Dataset entries:
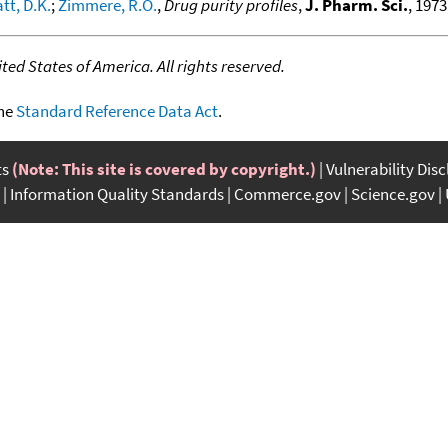
tt, D.K.
;
Zimmere, R.O.
,
Drug purity profiles
,
J. Pharm. Sci.
, 1973
ed States of America. All rights reserved.
the
Standard Reference Data Act
.
ts
(Note: This site is covered by copyright.)
Vulnerability Dis
Information Quality Standards
Commerce.gov
Science.gov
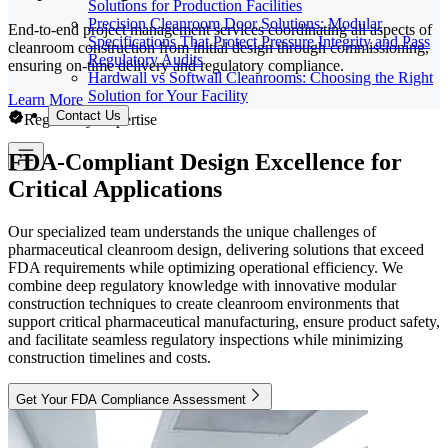
Solutions for Production Facilities
Precision Cleanroom Door Solutions: Modular
End-to-end project management services coordinating all aspects of
Specifications That Protect Pressure Integrity and Pass
cleanroom construction from initial design through commissioning,
Regulatory Audits
ensuring on-time delivery and regulatory compliance.
Hardwall vs Softwall Cleanrooms: Choosing the Right
Solution for Your Facility
Learn More
Contact Us
Regulatory Expertise
FDA-Compliant Design Excellence for
Critical Applications
Our specialized team understands the unique challenges of
pharmaceutical cleanroom design, delivering solutions that exceed
FDA requirements while optimizing operational efficiency. We
combine deep regulatory knowledge with innovative modular
construction techniques to create cleanroom environments that
support critical pharmaceutical manufacturing, ensure product safety,
and facilitate seamless regulatory inspections while minimizing
construction timelines and costs.
Get Your FDA Compliance Assessment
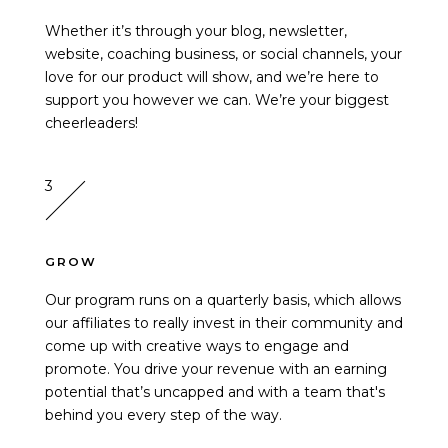
Whether it’s through your blog, newsletter,
website, coaching business, or social channels, your
love for our product will show, and we’re here to
support you however we can. We’re your biggest
cheerleaders!
3
GROW
Our program runs on a quarterly basis, which allows
our affiliates to really invest in their community and
come up with creative ways to engage and
promote. You drive your revenue with an earning
potential that’s uncapped and with a team that's
behind you every step of the way.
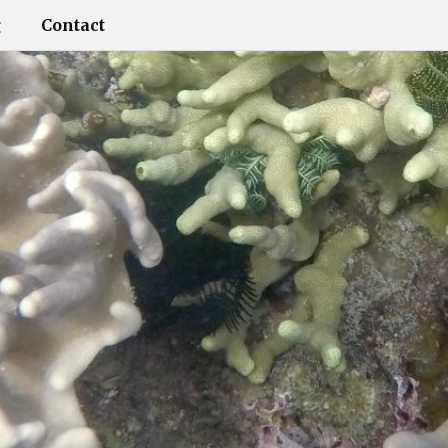
g
Contact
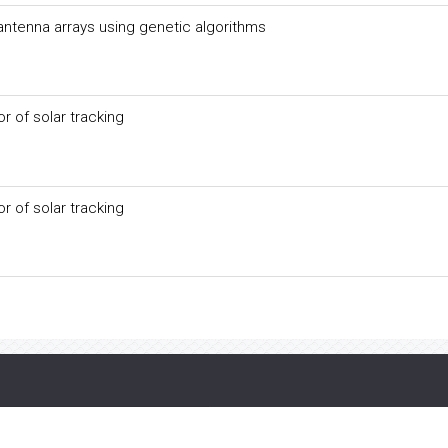
 antenna arrays using genetic algorithms
 of solar tracking
 of solar tracking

ASSIGNMENT: Please print the lines above word for word, starting at the one with "Drug purity profiles" and ending at the one with "Our specialized team", both included, and without any picture.

RESULT FOR THIS TASK:
Drug purity profiles
,
J. Pharm. Sci.
, 1973
ed States of America. All rights reserved.
the
Standard Reference Data Act
.
ts
(Note: This site is covered by copyright.)
Vulnerability Dis
Information Quality Standards
Commerce.gov
Science.gov
Solutions for Production Facilities
Precision Cleanroom Door Solutions: Modular
End-to-end project management services coordinating all aspects of
Specifications That Protect Pressure Integrity and Pass
cleanroom construction from initial design through commissioning,
Regulatory Audits
ensuring on-time delivery and regulatory compliance.
Hardwall vs Softwall Cleanrooms: Choosing the Right
Solution for Your Facility
Learn More
Contact Us
Regulatory Expertise
FDA-Compliant Design Excellence for
Critical Applications
Our specialized team understands the unique challenges of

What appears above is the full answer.